[Intel-gfx] [PATCH 3/3] drm/i915: Record error state capture reason
Ben Widawsky
ben at bwidawsk.net
Wed Feb 12 03:32:24 CET 2014
On Mon, Feb 10, 2014 at 04:30:51PM +0200, Mika Kuoppala wrote:
> We capture error state not only when the GPU hangs but
> also on other situations as in interrupt errors and
> in situations where we can kick things forward without GPU reset.

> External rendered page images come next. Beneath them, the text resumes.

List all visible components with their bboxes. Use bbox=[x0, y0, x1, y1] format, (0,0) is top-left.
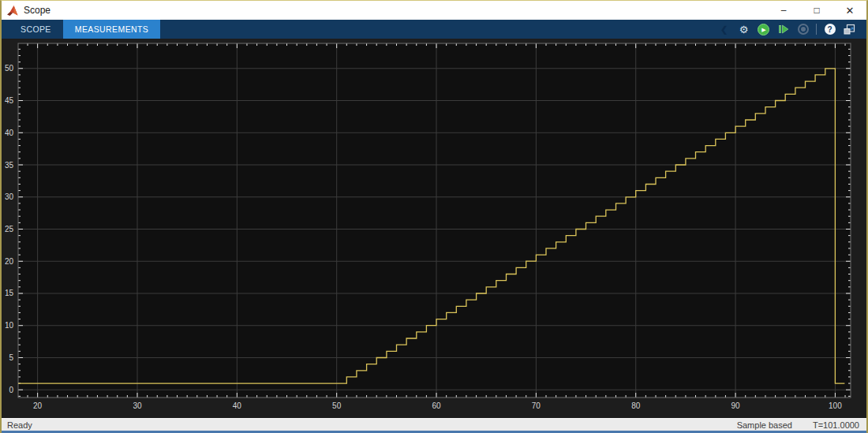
stop-icon bbox=[798, 24, 809, 35]
window-controls: – □ ✕ bbox=[767, 1, 866, 20]
simulation-time-label: T=101.0000 bbox=[813, 420, 859, 430]
chevron-left-icon: ❮ bbox=[720, 24, 728, 35]
maximize-button[interactable]: □ bbox=[800, 1, 833, 20]
toolstrip: SCOPE MEASUREMENTS ❮ ⚙ ▶ bbox=[2, 20, 866, 39]
highlight-block-icon bbox=[844, 24, 855, 35]
svg-text:80: 80 bbox=[631, 401, 641, 410]
toolstrip-buttons: ❮ ⚙ ▶ ? bbox=[717, 20, 866, 39]
scope-window: Scope – □ ✕ SCOPE MEASUREMENTS ❮ ⚙ ▶ bbox=[0, 0, 868, 433]
simulation-settings-button[interactable]: ⚙ bbox=[737, 23, 750, 36]
svg-text:50: 50 bbox=[5, 64, 14, 73]
stop-button[interactable] bbox=[796, 23, 810, 36]
gear-icon: ⚙ bbox=[739, 24, 749, 35]
svg-text:45: 45 bbox=[5, 96, 14, 105]
sample-mode-label: Sample based bbox=[737, 420, 792, 430]
svg-text:30: 30 bbox=[5, 192, 14, 201]
svg-text:10: 10 bbox=[5, 321, 14, 330]
status-bar: Ready Sample based T=101.0000 bbox=[2, 418, 866, 431]
svg-text:70: 70 bbox=[532, 401, 541, 410]
svg-text:30: 30 bbox=[133, 401, 142, 410]
status-text: Ready bbox=[2, 420, 32, 430]
plot-figure: 203040506070809010005101520253035404550 bbox=[2, 39, 866, 418]
toolbar-separator bbox=[816, 24, 817, 35]
step-forward-icon bbox=[778, 24, 789, 35]
svg-text:0: 0 bbox=[9, 386, 13, 394]
close-button[interactable]: ✕ bbox=[833, 1, 866, 20]
svg-text:40: 40 bbox=[233, 401, 242, 410]
run-icon: ▶ bbox=[758, 24, 769, 35]
matlab-logo-icon bbox=[7, 6, 18, 16]
step-forward-button[interactable] bbox=[776, 23, 790, 36]
tab-scope[interactable]: SCOPE bbox=[9, 20, 63, 39]
svg-text:20: 20 bbox=[33, 401, 43, 410]
svg-text:20: 20 bbox=[5, 257, 14, 266]
svg-text:40: 40 bbox=[5, 129, 14, 137]
svg-text:100: 100 bbox=[829, 401, 842, 410]
minimize-button[interactable]: – bbox=[767, 1, 800, 20]
window-title: Scope bbox=[24, 5, 51, 16]
svg-text:25: 25 bbox=[5, 225, 14, 233]
svg-text:50: 50 bbox=[332, 401, 342, 410]
titlebar: Scope – □ ✕ bbox=[2, 1, 866, 20]
collapse-toolstrip-button[interactable]: ❮ bbox=[717, 23, 731, 36]
tab-measurements[interactable]: MEASUREMENTS bbox=[63, 20, 160, 39]
help-icon: ? bbox=[825, 24, 836, 35]
svg-text:35: 35 bbox=[5, 161, 14, 170]
svg-text:15: 15 bbox=[5, 289, 14, 297]
svg-text:5: 5 bbox=[9, 353, 13, 362]
highlight-simulink-block-button[interactable] bbox=[843, 23, 856, 36]
help-button[interactable]: ? bbox=[823, 23, 836, 36]
run-button[interactable]: ▶ bbox=[757, 23, 770, 36]
svg-text:90: 90 bbox=[731, 401, 741, 410]
status-right-group: Sample based T=101.0000 bbox=[737, 420, 866, 430]
svg-text:60: 60 bbox=[432, 401, 441, 410]
scope-plot-canvas[interactable]: 203040506070809010005101520253035404550 bbox=[2, 39, 866, 418]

> There will be log entry on most of these cases. But as error state
> capture might be only thing we have, if dmesg was not captured. Or as
> in GEN4 case, interrupt error can trigger error state capture without log
> entry, the exact reason why capture was made is hard to decipher.
>
> To avoid confusion why the error state was captured, print reason
> along with error code into log and also store it into the error state.
>
I could have done with a better commit subject and message. We already
capture error state, so "Record error state capture" is a bit weird.
Also, I think the commit message glosses over the main point of why
these cases are special as opposed to hangcheck.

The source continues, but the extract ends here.